Stored data entries:
···
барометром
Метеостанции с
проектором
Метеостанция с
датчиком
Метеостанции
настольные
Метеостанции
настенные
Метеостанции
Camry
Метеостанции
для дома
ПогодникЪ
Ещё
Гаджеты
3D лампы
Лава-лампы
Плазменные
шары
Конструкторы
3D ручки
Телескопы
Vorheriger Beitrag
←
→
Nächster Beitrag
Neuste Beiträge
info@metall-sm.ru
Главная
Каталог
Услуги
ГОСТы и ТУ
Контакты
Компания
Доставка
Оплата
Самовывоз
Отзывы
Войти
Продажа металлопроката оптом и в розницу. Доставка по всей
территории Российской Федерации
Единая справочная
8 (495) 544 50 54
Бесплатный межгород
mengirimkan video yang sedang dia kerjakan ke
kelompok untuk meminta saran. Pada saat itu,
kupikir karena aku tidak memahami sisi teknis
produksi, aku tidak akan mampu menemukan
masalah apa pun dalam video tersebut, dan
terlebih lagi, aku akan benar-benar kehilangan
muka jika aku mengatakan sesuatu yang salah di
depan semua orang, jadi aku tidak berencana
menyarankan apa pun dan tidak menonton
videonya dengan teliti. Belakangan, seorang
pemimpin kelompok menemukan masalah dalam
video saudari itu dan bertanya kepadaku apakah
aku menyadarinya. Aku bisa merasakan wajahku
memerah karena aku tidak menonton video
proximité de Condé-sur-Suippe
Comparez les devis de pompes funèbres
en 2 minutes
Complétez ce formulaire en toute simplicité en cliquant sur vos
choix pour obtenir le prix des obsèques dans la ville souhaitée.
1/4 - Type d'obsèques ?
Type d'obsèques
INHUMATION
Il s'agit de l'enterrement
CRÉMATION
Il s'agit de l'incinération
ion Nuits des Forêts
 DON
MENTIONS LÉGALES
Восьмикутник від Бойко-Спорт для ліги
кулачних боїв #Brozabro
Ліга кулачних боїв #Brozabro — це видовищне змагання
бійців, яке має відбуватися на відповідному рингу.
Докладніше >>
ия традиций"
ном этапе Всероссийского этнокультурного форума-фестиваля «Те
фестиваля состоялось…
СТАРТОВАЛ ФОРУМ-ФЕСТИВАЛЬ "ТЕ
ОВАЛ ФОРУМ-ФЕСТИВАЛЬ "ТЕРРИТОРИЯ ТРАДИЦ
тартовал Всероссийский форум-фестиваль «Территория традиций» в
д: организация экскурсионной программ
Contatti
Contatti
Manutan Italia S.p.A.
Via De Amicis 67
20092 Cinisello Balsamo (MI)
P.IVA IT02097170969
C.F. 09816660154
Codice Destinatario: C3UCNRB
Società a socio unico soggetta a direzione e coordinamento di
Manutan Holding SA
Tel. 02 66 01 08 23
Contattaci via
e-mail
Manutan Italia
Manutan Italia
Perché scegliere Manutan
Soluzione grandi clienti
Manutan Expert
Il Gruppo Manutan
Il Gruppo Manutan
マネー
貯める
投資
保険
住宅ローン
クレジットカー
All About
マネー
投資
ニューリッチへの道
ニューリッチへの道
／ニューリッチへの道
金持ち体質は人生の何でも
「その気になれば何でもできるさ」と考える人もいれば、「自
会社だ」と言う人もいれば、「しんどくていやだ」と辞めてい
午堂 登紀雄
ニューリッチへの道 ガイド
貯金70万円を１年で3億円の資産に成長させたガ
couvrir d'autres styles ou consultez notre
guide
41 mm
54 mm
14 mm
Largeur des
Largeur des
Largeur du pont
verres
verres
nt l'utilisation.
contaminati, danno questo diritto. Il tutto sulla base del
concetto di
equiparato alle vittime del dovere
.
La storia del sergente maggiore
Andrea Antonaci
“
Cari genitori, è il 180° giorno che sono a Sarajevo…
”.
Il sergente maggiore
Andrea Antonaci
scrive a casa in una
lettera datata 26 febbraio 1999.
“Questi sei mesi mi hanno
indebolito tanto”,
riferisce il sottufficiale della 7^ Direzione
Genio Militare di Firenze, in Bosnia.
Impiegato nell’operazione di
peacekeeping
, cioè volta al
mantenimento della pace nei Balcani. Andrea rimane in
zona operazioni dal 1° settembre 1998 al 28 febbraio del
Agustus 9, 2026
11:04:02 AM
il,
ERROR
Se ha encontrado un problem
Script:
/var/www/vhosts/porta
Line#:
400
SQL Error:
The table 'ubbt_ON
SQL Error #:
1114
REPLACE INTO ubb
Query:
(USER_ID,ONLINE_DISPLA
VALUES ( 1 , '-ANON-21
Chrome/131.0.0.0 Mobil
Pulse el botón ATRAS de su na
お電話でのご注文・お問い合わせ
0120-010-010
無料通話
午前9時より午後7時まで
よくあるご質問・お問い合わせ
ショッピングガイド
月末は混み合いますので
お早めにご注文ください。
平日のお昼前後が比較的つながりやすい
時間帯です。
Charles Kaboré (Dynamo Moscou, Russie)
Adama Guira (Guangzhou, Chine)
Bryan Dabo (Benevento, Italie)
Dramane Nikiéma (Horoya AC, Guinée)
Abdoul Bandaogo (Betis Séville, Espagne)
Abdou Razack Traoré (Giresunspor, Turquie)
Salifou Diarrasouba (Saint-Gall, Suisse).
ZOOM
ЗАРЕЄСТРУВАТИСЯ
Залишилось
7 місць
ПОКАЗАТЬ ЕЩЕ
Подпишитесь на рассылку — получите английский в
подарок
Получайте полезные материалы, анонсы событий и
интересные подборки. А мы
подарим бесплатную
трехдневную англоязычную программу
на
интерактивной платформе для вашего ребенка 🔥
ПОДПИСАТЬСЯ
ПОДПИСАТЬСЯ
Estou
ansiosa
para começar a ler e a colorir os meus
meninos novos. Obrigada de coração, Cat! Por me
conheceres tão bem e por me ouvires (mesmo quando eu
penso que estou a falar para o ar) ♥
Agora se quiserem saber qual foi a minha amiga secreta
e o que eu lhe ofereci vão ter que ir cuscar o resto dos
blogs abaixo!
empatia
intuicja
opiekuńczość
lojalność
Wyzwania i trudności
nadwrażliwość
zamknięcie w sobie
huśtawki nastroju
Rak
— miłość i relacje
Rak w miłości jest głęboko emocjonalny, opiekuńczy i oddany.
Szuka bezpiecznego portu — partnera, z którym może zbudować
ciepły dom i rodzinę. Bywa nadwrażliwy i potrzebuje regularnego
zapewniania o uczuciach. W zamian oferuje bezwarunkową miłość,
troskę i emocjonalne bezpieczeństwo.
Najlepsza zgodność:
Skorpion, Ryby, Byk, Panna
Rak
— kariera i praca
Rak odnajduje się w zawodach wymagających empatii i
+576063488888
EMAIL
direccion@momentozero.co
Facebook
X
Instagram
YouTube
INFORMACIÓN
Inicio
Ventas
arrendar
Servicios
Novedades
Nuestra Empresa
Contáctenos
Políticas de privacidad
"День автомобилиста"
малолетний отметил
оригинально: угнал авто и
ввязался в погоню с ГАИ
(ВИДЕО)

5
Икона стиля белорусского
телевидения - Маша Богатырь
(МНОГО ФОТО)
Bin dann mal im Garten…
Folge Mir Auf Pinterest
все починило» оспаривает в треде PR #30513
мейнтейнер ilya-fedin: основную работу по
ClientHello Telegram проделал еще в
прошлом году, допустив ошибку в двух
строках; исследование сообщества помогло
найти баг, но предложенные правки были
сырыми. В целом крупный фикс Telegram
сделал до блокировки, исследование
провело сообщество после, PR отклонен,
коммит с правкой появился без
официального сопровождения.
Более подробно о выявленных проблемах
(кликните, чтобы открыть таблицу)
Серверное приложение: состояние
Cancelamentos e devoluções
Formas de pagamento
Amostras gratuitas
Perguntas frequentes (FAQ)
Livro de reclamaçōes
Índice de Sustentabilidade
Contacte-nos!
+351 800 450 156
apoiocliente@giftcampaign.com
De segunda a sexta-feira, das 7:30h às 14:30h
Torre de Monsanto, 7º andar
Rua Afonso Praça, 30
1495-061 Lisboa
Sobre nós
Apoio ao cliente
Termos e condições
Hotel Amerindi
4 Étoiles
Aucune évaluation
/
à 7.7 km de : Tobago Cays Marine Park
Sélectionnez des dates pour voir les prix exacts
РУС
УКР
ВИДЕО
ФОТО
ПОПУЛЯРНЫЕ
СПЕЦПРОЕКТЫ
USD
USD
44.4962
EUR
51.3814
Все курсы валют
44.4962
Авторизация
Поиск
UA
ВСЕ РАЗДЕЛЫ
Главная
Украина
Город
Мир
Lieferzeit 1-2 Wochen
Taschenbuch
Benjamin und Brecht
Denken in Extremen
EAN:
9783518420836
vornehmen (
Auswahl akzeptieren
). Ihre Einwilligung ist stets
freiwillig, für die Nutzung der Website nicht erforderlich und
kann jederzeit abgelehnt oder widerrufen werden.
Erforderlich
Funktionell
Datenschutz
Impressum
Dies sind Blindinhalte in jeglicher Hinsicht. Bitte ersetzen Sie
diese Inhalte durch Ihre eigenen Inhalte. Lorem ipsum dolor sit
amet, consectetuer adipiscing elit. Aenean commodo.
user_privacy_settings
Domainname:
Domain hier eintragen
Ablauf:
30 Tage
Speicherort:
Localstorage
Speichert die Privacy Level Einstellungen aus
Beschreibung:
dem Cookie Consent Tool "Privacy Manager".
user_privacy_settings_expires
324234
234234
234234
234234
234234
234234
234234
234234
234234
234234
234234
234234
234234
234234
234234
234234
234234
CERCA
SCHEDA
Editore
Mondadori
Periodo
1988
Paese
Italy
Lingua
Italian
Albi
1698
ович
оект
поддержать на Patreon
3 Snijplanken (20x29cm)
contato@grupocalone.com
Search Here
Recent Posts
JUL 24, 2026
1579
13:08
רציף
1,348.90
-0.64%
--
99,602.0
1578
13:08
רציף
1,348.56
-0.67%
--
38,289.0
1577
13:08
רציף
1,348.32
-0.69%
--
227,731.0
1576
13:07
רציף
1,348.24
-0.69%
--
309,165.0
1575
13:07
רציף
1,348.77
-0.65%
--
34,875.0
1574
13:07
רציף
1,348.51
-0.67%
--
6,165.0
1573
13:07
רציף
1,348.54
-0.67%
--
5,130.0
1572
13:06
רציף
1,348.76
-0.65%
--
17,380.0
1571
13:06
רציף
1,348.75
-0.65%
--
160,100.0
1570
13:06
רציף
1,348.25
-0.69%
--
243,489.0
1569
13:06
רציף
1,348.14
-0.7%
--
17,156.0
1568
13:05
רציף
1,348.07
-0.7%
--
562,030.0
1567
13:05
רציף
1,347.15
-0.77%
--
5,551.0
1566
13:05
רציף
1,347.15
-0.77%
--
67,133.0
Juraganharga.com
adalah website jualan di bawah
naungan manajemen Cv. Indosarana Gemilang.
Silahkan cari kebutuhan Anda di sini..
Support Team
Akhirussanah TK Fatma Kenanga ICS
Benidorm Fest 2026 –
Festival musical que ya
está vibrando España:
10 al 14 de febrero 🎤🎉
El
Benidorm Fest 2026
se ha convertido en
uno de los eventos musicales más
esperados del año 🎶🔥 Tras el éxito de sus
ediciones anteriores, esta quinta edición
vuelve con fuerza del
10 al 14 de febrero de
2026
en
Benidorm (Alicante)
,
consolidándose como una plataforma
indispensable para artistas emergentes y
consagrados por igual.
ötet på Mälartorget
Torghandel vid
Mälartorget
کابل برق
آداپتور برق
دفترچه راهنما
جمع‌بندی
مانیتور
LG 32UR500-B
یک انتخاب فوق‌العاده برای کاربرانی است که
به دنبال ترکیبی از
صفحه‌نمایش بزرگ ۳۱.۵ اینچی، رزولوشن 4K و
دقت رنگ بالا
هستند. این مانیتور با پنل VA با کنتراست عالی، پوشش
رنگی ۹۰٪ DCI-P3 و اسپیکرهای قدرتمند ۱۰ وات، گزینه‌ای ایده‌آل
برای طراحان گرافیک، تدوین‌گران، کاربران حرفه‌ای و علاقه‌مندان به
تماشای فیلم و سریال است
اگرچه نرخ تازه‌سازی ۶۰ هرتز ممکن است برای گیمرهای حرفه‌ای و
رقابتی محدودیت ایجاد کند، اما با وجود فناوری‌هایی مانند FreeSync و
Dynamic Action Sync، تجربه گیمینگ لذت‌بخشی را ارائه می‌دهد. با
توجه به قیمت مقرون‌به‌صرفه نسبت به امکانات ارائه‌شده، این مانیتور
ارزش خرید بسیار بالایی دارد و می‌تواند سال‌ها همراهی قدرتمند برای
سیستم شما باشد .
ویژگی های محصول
···
Task brief:
Please output the exact lines of the records above, beginning with the first and stopping after the line that holds "pemimpin kelompok menemukan masalah dalam", and nothing else.

Written response:
барометром
Метеостанции с
проектором
Метеостанция с
датчиком
Метеостанции
настольные
Метеостанции
настенные
Метеостанции
Camry
Метеостанции
для дома
ПогодникЪ
Ещё
Гаджеты
3D лампы
Лава-лампы
Плазменные
шары
Конструкторы
3D ручки
Телескопы
Vorheriger Beitrag
←
→
Nächster Beitrag
Neuste Beiträge
info@metall-sm.ru
Главная
Каталог
Услуги
ГОСТы и ТУ
Контакты
Компания
Доставка
Оплата
Самовывоз
Отзывы
Войти
Продажа металлопроката оптом и в розницу. Доставка по всей
территории Российской Федерации
Единая справочная
8 (495) 544 50 54
Бесплатный межгород
mengirimkan video yang sedang dia kerjakan ke
kelompok untuk meminta saran. Pada saat itu,
kupikir karena aku tidak memahami sisi teknis
produksi, aku tidak akan mampu menemukan
masalah apa pun dalam video tersebut, dan
terlebih lagi, aku akan benar-benar kehilangan
muka jika aku mengatakan sesuatu yang salah di
depan semua orang, jadi aku tidak berencana
menyarankan apa pun dan tidak menonton
videonya dengan teliti. Belakangan, seorang
pemimpin kelompok menemukan masalah dalam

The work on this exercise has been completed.